======== MATERIAL FOR THIS TASK
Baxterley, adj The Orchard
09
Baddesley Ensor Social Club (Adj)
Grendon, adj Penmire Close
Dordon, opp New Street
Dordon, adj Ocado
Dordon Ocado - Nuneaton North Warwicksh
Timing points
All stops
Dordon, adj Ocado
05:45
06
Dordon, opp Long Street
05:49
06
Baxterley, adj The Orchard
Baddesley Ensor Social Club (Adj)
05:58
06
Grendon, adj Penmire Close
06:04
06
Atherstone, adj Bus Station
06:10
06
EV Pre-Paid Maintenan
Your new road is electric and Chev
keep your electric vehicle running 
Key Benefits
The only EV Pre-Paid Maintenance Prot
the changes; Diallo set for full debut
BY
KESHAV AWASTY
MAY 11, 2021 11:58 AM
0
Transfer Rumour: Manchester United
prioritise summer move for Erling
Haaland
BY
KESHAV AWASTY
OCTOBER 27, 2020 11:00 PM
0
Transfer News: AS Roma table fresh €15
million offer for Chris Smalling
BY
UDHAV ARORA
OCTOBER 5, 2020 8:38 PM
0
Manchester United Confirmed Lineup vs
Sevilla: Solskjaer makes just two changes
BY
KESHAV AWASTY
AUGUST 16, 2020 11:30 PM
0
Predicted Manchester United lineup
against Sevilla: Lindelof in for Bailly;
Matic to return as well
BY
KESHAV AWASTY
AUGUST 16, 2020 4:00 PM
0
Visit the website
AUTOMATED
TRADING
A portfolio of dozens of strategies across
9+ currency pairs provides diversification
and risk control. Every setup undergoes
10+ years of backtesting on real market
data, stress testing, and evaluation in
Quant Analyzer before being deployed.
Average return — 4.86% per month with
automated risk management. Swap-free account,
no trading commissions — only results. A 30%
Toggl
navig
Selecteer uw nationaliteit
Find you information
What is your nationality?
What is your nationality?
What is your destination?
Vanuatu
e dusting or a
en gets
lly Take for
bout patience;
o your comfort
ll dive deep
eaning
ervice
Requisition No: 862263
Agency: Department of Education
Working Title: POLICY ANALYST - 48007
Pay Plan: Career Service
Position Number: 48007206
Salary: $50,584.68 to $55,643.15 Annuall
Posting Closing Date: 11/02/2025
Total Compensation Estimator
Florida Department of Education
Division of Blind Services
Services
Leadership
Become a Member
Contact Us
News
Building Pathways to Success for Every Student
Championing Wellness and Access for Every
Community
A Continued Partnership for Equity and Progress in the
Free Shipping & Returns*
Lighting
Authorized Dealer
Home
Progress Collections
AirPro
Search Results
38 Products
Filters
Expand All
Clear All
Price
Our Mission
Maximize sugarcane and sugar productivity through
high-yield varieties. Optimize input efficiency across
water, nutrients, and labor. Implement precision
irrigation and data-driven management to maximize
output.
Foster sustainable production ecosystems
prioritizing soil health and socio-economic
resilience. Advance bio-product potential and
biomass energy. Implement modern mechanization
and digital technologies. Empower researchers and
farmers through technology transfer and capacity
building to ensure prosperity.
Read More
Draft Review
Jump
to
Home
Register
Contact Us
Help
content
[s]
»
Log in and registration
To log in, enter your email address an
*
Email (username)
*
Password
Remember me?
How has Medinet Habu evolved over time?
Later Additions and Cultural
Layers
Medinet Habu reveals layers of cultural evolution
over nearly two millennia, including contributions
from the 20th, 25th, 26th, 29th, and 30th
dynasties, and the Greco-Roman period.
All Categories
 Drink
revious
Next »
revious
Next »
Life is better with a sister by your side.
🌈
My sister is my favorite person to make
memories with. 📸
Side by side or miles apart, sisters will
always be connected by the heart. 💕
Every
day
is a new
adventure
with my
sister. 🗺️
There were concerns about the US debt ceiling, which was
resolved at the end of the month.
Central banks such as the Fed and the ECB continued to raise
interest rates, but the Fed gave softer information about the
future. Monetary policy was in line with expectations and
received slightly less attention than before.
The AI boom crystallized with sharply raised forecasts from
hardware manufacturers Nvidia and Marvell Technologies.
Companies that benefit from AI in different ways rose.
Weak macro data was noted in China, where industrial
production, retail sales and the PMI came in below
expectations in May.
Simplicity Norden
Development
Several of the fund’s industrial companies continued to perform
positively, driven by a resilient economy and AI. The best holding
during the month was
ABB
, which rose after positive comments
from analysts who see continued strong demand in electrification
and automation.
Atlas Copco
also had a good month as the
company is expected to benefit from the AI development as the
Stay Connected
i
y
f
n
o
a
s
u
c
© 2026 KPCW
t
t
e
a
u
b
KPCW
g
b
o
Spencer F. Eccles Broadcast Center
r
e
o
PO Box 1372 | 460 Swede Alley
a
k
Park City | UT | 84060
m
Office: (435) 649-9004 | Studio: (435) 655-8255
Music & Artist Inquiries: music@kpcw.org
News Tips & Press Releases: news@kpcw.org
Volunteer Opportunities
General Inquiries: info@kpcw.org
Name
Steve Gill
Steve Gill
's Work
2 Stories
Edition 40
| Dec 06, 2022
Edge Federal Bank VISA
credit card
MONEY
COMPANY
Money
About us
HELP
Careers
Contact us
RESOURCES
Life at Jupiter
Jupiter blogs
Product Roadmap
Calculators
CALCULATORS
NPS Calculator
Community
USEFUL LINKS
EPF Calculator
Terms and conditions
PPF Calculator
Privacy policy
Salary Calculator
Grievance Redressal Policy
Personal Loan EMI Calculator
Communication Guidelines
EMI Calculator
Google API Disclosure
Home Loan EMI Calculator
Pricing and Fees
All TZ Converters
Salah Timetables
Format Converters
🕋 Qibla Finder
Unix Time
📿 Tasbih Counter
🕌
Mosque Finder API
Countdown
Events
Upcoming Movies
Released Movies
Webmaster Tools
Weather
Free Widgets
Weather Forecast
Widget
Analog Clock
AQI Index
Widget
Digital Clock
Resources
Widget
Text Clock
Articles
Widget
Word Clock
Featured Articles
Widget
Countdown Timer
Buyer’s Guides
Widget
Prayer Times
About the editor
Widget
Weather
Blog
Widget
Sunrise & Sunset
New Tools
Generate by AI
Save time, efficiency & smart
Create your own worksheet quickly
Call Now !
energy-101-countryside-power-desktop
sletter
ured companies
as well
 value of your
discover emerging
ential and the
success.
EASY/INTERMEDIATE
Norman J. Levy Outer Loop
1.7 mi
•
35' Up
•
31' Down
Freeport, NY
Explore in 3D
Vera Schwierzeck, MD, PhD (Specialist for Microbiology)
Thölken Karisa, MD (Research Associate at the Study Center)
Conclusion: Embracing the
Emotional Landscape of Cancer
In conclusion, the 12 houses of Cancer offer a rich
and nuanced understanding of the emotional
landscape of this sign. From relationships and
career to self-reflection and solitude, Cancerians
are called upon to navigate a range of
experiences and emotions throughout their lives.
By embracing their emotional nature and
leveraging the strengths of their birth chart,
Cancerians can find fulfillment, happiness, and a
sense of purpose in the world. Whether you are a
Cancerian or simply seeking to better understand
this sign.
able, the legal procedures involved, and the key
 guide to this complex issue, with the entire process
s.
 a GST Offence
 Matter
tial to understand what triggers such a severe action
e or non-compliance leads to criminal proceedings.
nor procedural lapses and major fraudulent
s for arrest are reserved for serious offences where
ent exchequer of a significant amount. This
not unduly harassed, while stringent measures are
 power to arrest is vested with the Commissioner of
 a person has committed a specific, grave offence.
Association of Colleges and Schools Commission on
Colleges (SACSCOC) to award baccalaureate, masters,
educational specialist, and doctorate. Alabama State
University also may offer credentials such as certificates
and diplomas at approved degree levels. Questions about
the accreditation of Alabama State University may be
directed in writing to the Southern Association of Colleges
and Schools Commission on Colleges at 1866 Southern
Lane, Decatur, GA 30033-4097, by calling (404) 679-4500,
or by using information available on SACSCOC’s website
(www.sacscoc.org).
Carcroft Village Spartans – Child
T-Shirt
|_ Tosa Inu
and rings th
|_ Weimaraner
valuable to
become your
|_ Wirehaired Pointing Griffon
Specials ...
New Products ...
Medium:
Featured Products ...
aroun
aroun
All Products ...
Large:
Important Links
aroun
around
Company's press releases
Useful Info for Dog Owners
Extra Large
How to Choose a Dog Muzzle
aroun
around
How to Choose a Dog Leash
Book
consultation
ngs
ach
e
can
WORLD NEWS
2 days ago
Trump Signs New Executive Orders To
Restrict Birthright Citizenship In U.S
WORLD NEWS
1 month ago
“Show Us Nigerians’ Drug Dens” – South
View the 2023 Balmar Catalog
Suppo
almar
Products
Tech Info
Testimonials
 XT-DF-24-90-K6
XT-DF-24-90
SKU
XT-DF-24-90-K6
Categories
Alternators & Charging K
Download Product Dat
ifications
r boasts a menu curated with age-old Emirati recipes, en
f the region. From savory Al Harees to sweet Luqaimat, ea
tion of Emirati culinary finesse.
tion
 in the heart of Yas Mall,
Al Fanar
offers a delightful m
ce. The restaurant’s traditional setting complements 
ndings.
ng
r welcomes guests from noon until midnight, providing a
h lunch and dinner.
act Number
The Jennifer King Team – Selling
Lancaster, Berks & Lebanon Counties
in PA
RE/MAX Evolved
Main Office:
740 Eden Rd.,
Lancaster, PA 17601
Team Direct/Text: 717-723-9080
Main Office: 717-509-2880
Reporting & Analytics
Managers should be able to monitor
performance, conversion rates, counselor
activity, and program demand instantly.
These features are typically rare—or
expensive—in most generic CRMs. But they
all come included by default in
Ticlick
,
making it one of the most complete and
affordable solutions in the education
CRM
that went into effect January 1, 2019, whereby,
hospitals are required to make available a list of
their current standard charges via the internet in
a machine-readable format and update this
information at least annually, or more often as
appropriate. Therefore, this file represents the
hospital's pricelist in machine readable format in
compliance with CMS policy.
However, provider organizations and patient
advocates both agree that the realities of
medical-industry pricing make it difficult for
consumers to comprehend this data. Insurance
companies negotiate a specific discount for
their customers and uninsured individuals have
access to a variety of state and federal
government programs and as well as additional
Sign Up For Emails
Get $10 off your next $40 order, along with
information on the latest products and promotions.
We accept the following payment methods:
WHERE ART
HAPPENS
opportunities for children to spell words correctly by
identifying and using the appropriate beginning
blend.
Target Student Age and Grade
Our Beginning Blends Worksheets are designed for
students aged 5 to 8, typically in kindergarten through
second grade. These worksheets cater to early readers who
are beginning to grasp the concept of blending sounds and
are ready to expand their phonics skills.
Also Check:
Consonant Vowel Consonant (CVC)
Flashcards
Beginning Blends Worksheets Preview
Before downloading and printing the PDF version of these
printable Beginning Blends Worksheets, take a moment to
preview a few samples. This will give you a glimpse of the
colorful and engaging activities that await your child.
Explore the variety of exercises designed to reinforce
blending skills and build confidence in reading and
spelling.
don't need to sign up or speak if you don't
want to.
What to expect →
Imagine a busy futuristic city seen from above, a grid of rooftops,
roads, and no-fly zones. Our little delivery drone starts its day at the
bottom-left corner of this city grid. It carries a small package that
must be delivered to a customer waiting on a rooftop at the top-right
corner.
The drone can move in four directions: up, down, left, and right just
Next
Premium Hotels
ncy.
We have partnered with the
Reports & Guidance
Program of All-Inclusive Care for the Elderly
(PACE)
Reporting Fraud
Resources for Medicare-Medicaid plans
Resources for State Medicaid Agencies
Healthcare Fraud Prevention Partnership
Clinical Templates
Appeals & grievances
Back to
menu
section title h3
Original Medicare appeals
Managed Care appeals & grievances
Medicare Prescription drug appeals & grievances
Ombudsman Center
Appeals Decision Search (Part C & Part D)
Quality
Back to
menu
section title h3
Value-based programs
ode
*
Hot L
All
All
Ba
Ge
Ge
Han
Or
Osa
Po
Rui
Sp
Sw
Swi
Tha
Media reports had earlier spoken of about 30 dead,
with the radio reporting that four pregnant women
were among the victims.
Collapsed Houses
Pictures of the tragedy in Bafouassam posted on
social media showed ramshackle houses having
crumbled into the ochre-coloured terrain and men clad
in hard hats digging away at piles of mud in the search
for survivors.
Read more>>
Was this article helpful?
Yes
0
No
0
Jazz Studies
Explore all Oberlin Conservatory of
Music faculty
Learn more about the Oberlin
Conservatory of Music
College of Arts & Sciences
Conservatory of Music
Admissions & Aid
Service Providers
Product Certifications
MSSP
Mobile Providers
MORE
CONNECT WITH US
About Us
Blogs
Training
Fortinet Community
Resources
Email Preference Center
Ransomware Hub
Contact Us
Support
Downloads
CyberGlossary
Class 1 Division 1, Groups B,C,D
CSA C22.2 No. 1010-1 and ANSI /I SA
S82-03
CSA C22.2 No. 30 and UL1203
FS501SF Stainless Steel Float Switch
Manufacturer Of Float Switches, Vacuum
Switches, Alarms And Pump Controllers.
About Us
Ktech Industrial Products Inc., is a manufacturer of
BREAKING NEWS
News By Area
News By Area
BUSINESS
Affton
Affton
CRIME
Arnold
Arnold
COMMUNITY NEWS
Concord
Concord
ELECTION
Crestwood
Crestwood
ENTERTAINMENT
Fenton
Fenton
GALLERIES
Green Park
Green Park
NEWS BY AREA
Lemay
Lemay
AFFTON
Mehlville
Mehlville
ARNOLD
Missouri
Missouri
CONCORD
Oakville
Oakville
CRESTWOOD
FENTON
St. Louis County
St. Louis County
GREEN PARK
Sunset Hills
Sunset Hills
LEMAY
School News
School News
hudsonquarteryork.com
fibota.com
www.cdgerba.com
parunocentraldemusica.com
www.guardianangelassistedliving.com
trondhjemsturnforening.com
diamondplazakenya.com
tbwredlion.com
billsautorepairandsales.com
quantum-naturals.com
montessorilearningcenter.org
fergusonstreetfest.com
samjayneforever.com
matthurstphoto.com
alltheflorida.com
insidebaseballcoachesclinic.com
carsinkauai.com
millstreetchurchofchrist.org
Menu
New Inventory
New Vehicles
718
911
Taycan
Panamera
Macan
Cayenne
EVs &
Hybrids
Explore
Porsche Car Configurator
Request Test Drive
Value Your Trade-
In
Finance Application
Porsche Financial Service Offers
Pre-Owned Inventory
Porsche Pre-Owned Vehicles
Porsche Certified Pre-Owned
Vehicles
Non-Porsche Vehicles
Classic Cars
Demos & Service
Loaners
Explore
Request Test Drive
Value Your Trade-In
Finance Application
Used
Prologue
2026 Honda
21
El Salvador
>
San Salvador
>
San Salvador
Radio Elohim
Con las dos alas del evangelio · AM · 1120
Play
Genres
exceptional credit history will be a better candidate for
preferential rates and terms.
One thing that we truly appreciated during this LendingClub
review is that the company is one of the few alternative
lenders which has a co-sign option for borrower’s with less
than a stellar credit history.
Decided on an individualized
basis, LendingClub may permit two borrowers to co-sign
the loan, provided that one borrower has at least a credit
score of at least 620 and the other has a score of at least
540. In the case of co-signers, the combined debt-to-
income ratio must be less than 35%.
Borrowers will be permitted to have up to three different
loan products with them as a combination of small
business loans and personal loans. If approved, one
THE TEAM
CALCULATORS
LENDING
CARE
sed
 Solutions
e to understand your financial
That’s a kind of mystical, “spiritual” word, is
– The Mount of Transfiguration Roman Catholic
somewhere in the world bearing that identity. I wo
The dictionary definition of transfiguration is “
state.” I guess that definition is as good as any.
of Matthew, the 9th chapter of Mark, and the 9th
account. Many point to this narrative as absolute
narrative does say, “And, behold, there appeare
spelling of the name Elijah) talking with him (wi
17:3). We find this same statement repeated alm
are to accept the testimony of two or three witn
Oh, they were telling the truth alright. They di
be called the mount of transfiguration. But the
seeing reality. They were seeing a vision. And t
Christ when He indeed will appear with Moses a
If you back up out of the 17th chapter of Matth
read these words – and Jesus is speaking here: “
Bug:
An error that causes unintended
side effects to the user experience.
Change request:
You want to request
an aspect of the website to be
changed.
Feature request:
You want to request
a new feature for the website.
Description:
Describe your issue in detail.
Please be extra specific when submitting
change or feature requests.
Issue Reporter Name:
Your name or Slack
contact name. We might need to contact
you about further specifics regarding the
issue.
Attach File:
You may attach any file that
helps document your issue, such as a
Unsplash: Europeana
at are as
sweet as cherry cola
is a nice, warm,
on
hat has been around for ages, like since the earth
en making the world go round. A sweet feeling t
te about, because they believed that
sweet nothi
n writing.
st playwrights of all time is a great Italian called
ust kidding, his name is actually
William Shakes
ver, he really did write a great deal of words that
================
PROBLEM: Using only the listing above, restate exactly the lines from the line containing "read these words" through the line containing "You may attach any file that", both included.

REPLY TO THE EXERCISE:
read these words – and Jesus is speaking here: “
Bug:
An error that causes unintended
side effects to the user experience.
Change request:
You want to request
an aspect of the website to be
changed.
Feature request:
You want to request
a new feature for the website.
Description:
Describe your issue in detail.
Please be extra specific when submitting
change or feature requests.
Issue Reporter Name:
Your name or Slack
contact name. We might need to contact
you about further specifics regarding the
issue.
Attach File:
You may attach any file that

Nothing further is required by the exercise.